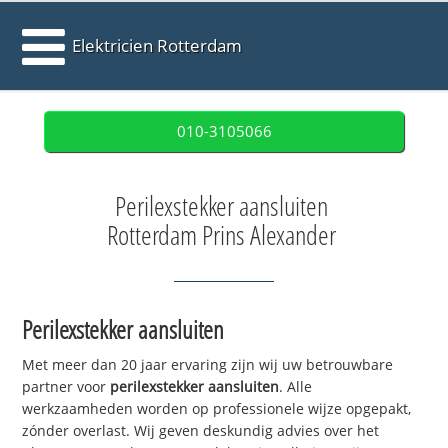
Elektricien Rotterdam
010-3105066
Perilexstekker aansluiten
Rotterdam Prins Alexander
Perilexstekker aansluiten
Met meer dan 20 jaar ervaring zijn wij uw betrouwbare
partner voor
perilexstekker aansluiten
. Alle
werkzaamheden worden op professionele wijze opgepakt,
zónder overlast. Wij geven deskundig advies over het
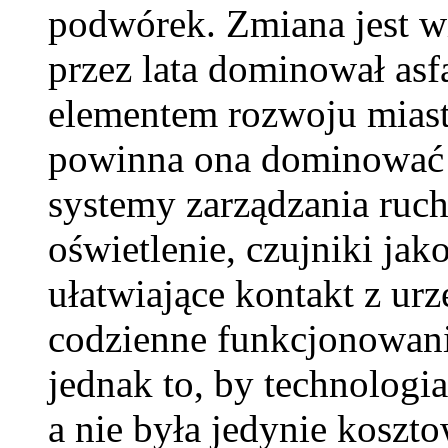
podwórek. Zmiana jest w
przez lata dominował as
elementem rozwoju miast 
powinna ona dominować n
systemy zarządzania ruc
oświetlenie, czujniki jak
ułatwiające kontakt z u
codzienne funkcjonowani
jednak to, by technologi
a nie była jedynie kosz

## [EXERCISE DESCRIPTION]
After reading the entries above, state the number of lines that contain the word "Rotterdam", adding nothing else.

## [TASK RESPONSE]
2